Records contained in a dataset
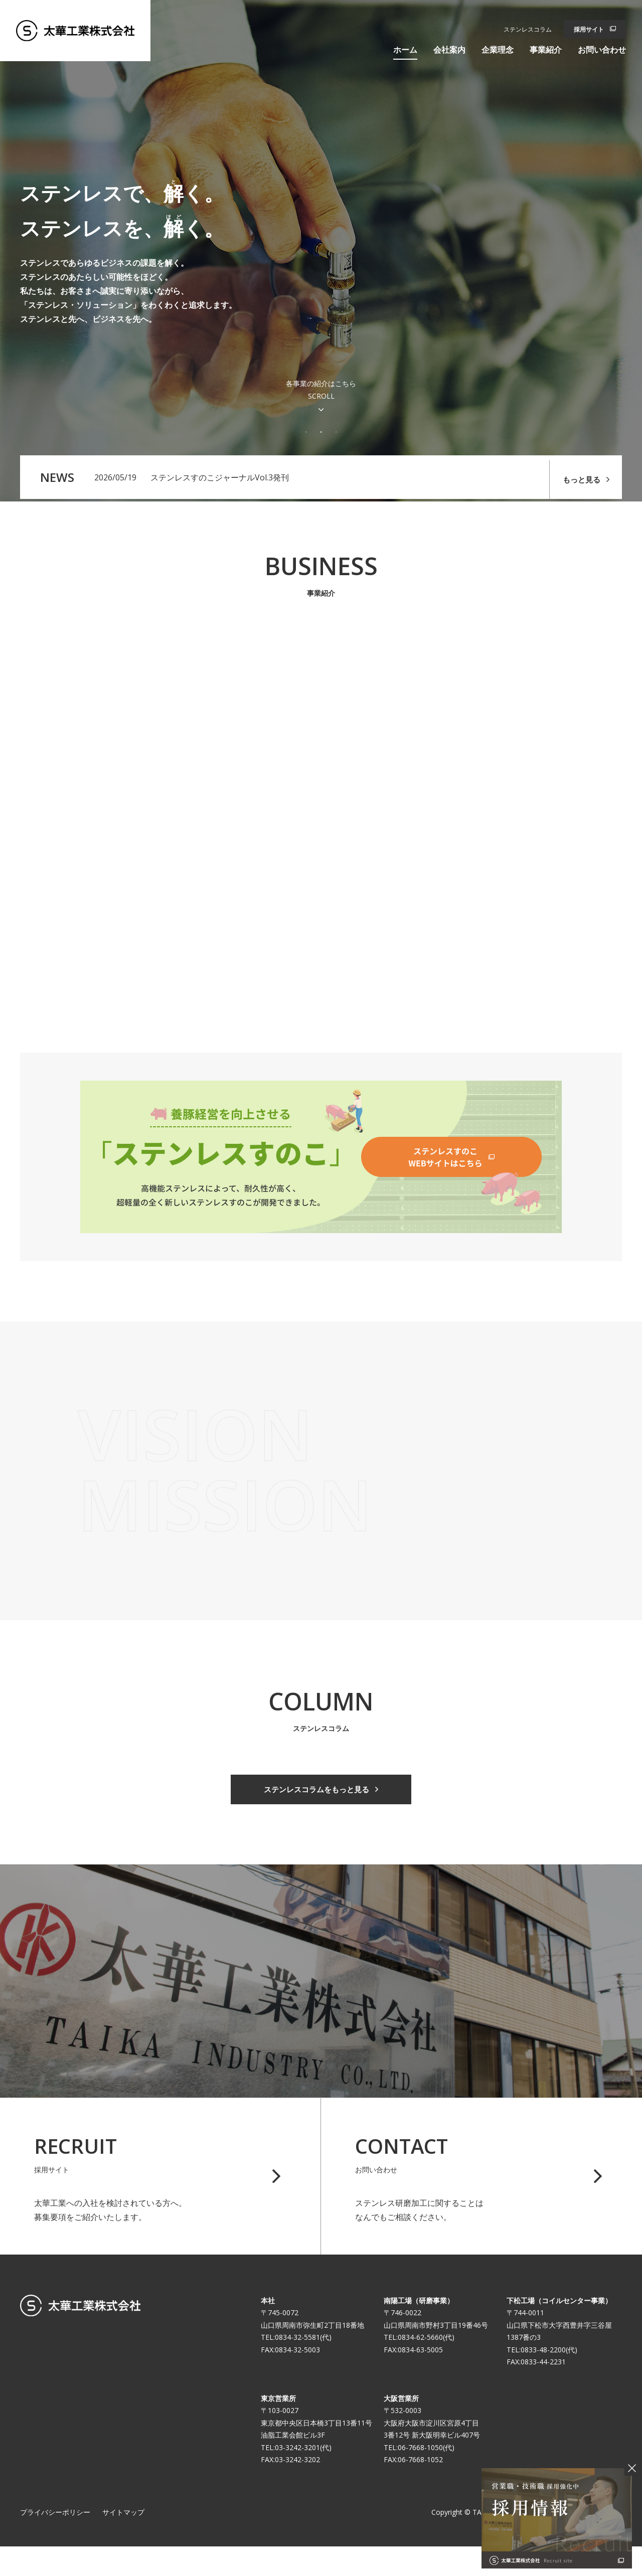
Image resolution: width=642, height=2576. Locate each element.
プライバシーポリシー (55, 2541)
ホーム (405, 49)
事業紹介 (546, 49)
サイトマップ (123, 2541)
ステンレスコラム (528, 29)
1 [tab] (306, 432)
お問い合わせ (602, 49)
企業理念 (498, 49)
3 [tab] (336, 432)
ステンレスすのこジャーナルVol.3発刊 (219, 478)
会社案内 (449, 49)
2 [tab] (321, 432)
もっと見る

_Problem to work on_:
Before printing anything, remove the pictures; then print all the records exactly.

_Response area_:
Image resolution: width=642, height=2576. Locate each element.
プライバシーポリシー (55, 2541)
ホーム (405, 49)
事業紹介 (546, 49)
サイトマップ (123, 2541)
ステンレスコラム (528, 29)
1 [tab] (306, 432)
お問い合わせ (602, 49)
企業理念 (498, 49)
3 [tab] (336, 432)
ステンレスすのこジャーナルVol.3発刊 (219, 478)
会社案内 (449, 49)
2 [tab] (321, 432)
もっと見る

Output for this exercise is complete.